‘Hulu for Magazines’ Coming to Android Phones, Tablets in Early 2011

There’s an interesting little read over on All Things D today that says Android tablets and phones will be first to offer a “Hulu for Magazines” service next year.  According to sources, Google’s mobile OS will get the jump on iOS devices (iPad, iPhone), but not because of hardware limitations.  Instead, it appears to boil down to willingness to work hand-in-hand.  Currently Apple keeps all data on a customer should they opt for a subscription to a magazine, which makes it difficult to market to or cater to a set demographic.

Magazines and corporations are having a tough time trying to come up with compelling enough business models that balance price and features in a way that users will flock to them.  Time Warner’s CEO recently made somewhat vague comments about digital magazines that are much clearer when held up against the new “Hulu for Magazines” model.  I’ve long felt that if I subscribed to a magazine’s print edition, I should be entitled to their digital version at a discounted rate, if not free.  As much as I like WIRED’s iPad app/magazine, I might sometimes prefer a full-on PDF edition with full color graphics.

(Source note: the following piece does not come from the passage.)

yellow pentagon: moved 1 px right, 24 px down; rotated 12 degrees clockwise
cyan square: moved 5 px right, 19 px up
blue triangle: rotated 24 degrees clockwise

What is your take on digital magazines? I’d like to hear from you in the comments.

Image courtesy of Flickr

  • Quentin Dewolf

    I like the idea that you subscribe to a magazine and you get access to the full library of back issues (at least a year back) like http://www.autosport.com/ does. I think of digital magazines as an organized and designed presentation of content that happened since the last issue. Magazines are more designed than a website and more timely than a book. they also tend to hive high quality images. I dislike some of the current trend towards digital magazines having interactive content or video as this should be on the site not the magazine.
    Newspapers/news magazines are a completely different story. they are more like a daily and weekly emails with more design and content. Including interactivity and video soes make sense here as news lends itself well to video clips and falsh explanations.

  • Elvis

    I think they are great and convenient and should be encouraged… the only downside being ability to pirate :/

  • googler

    Nook Color is better for reading than iPad and better for everything else than Kindle. Nook Color is better for $249. Nook Color screen is supposed to be better (less reflective) for reading than iPad thanks to new LG screen with anti-reflection coating. It allows to watch videos, listen to the music, view Office documents and PDF’s. The Nook Color will not run apps straight out of the Android Market, but that does not mean it cannot run them. In fact, they have done a lot of tests on apps from standard Android smartphones and they pretty much run on Nook Color, which has Android 2.1 under the hood. (The Nook native interface and apps are just standard Android application layers.) Barnes & Noble special Nook SDK runs on top of the standard Android one and gives developers access to exclusive extensions and APIs for the Nook and its interface. So porting Android apps is not difficult. B&N says it is more like optimising them for Nook than porting them. If you prefer e-Ink screen, the original Nook is still available from BN.